Go to the line with "Community Amenities" in the records below, then output it and each following line exactly, up to and including the line with "naval or air". Skip pictures and add nothing.

[Dataset entries]
*-*-*

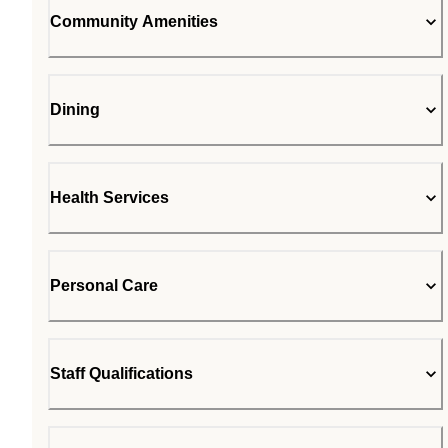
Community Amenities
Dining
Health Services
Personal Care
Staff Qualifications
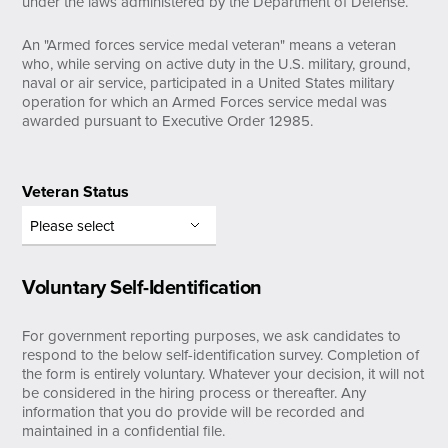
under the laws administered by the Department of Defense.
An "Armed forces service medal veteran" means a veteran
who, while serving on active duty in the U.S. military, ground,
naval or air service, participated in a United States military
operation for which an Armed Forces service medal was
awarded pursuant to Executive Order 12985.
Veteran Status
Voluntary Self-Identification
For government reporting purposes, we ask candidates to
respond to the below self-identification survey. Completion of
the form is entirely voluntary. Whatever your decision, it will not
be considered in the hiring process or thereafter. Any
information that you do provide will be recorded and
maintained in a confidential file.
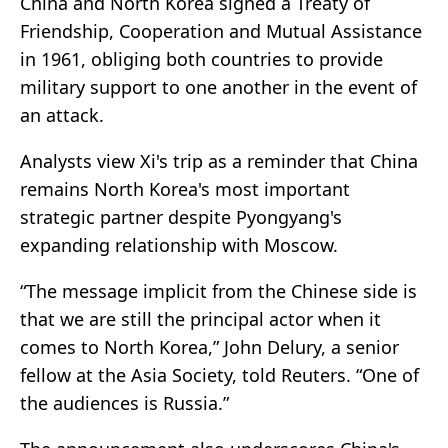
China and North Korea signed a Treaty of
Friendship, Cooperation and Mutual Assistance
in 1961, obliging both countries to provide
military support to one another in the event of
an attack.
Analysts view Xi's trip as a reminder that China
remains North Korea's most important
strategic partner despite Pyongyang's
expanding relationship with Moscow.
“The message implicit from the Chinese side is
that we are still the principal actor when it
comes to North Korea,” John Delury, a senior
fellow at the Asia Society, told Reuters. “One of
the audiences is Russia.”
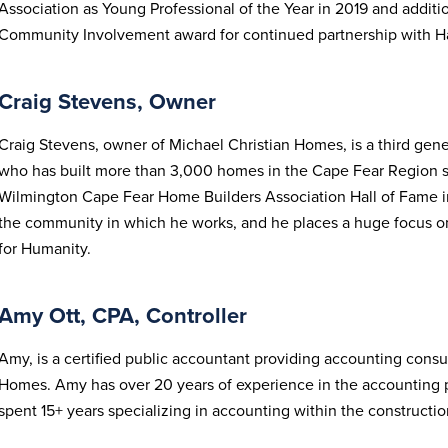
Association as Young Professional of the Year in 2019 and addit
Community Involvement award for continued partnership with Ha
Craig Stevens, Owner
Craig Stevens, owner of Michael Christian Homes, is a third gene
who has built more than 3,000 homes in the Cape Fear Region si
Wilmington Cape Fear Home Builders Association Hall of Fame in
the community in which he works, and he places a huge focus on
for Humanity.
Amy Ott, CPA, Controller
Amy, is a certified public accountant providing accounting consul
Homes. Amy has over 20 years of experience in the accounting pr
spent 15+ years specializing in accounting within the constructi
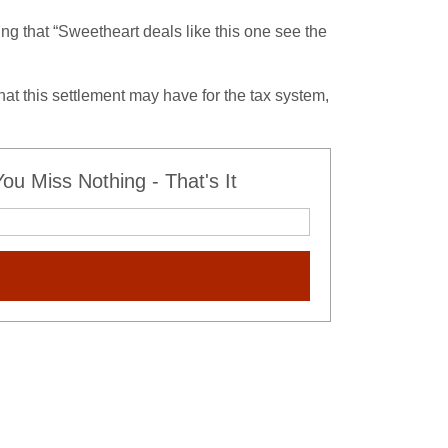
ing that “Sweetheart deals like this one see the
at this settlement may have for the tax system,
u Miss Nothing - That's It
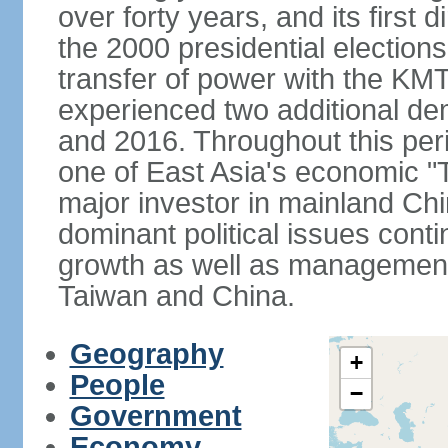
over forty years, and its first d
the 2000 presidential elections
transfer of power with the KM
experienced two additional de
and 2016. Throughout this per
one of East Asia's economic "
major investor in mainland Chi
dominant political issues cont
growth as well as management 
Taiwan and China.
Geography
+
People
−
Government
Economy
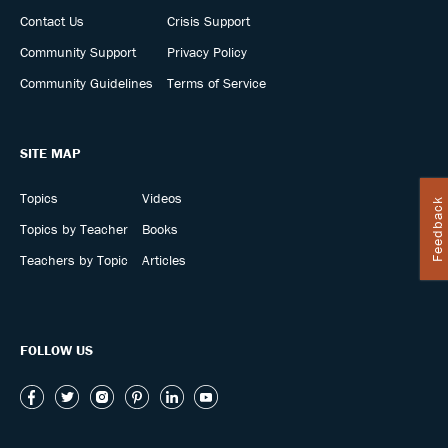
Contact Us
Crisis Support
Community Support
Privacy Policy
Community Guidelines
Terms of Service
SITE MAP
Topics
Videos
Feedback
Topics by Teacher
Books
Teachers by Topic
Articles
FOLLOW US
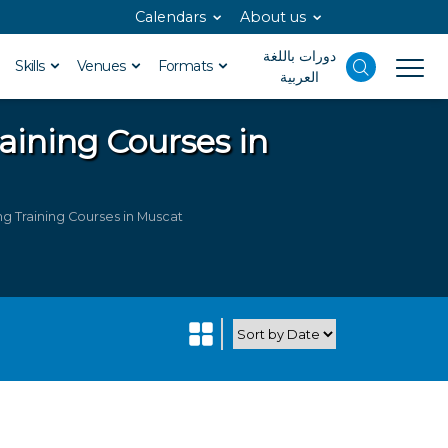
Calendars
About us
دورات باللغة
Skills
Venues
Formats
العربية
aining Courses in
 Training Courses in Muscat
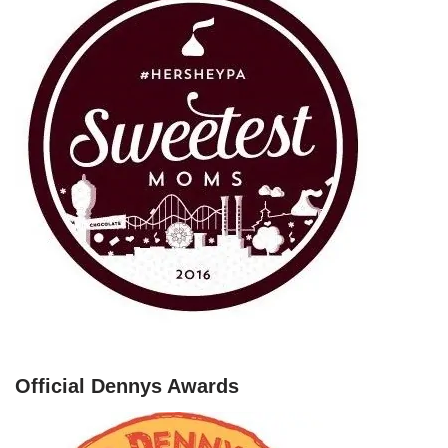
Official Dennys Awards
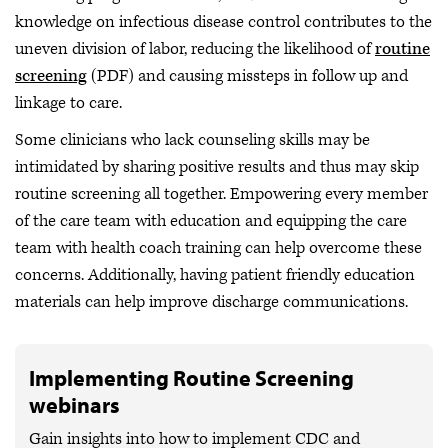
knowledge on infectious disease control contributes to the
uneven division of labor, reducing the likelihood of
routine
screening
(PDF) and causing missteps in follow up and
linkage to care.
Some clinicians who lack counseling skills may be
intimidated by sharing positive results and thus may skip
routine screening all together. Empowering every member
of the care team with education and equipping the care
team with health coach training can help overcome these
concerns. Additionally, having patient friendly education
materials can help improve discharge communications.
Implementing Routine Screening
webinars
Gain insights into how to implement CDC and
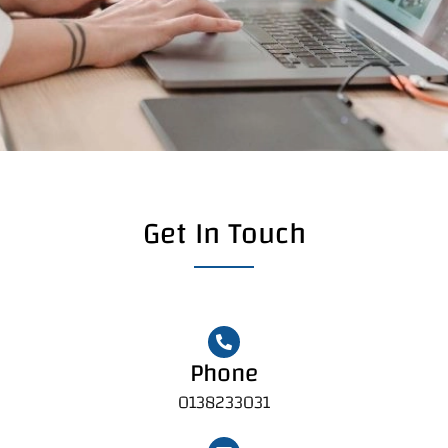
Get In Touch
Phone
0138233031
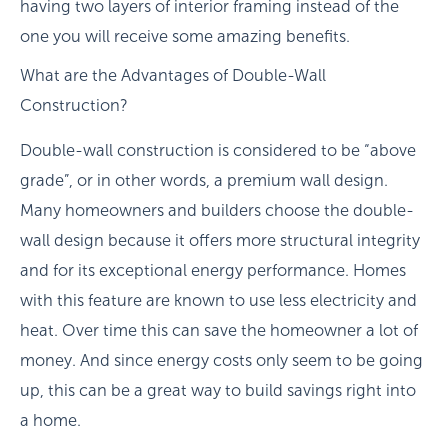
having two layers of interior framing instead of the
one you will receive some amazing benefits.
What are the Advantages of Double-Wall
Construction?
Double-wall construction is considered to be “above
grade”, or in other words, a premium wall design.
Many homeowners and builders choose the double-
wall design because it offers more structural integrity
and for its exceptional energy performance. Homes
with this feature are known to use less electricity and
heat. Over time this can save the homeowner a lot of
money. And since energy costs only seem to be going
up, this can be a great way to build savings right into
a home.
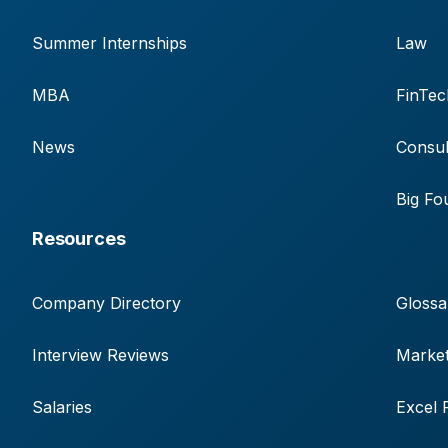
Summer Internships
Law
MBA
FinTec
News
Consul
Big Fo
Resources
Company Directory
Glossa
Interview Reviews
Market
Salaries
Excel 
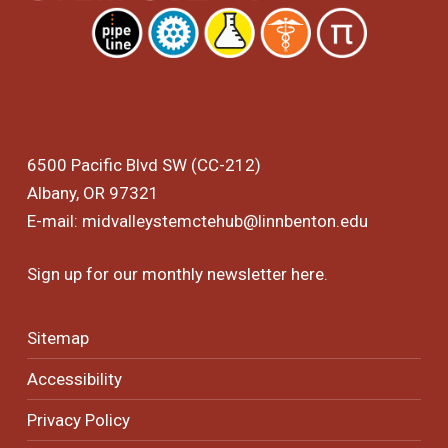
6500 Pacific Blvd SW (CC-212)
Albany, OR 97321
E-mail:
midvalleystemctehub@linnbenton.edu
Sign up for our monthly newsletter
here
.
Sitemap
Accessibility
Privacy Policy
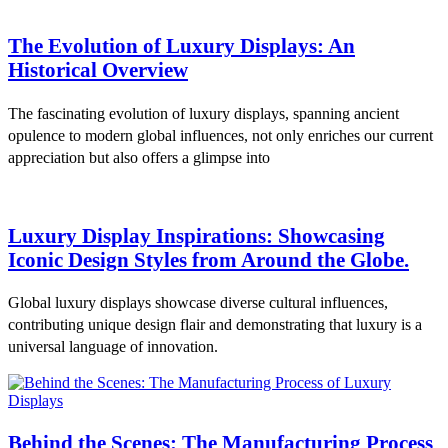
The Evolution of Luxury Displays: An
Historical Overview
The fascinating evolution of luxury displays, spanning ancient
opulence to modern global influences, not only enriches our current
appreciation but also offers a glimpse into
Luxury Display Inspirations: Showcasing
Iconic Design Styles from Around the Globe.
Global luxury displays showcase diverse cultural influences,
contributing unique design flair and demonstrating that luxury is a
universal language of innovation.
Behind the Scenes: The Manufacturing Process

*-*-*

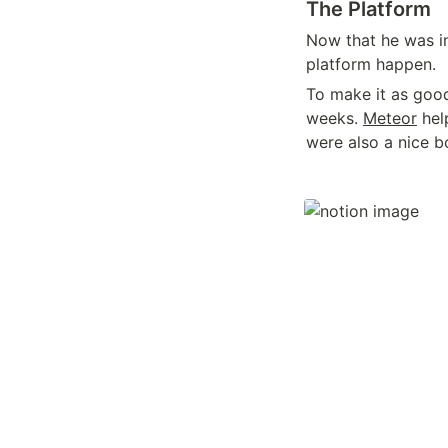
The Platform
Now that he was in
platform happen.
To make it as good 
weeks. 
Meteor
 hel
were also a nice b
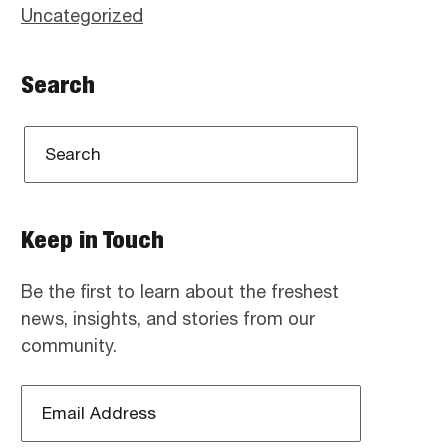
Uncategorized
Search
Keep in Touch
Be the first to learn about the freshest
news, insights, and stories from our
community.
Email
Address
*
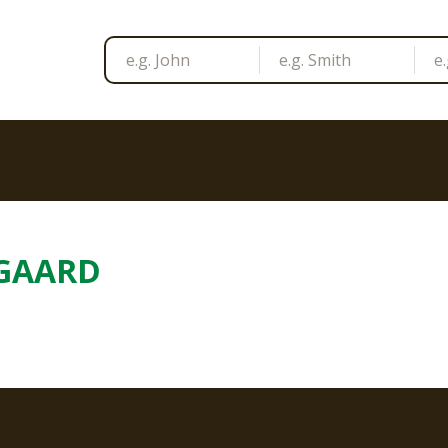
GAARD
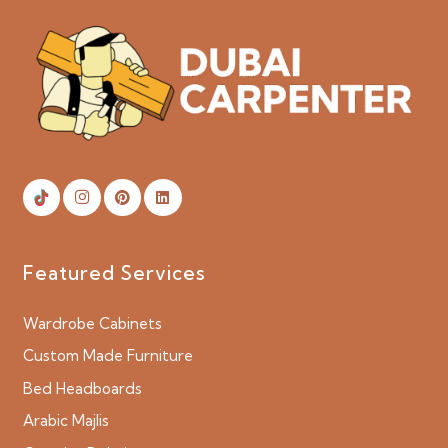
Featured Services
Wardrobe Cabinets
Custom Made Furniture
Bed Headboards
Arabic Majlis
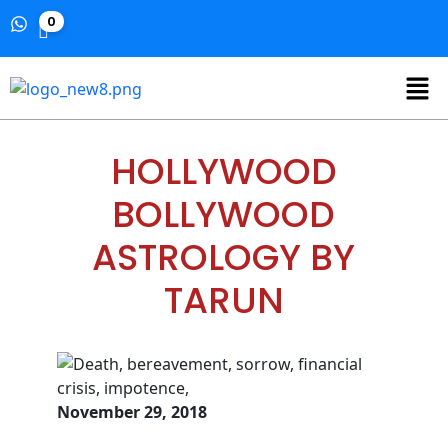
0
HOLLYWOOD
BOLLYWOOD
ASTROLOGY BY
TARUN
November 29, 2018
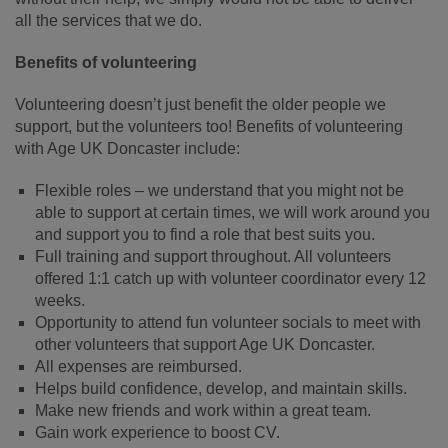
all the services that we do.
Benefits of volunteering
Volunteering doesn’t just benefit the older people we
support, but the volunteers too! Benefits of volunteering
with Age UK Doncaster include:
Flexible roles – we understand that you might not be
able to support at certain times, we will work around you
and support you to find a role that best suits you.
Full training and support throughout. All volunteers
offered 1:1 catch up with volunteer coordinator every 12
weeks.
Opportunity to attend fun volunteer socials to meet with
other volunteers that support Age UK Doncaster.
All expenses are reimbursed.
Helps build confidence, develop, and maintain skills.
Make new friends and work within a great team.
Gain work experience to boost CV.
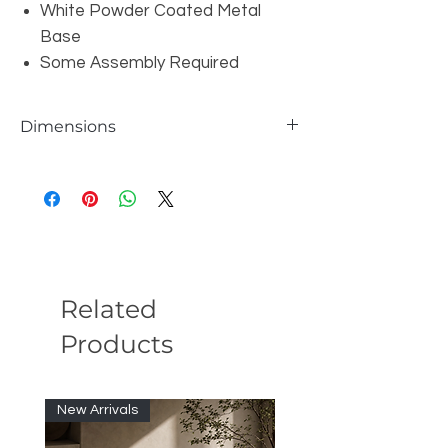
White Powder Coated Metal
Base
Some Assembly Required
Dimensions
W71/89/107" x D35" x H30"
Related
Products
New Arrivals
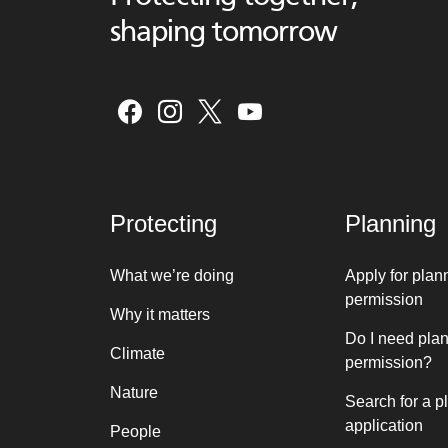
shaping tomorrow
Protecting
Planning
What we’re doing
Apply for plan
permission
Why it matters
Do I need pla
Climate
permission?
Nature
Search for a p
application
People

*-*-*

SOLUTION FOR THIS PROBLEM:
Community Amenities
Dining
Health Services
Personal Care
Staff Qualifications
under the laws administered by the Department of Defense.
An "Armed forces service medal veteran" means a veteran
who, while serving on active duty in the U.S. military, ground,
naval or air service, participated in a United States military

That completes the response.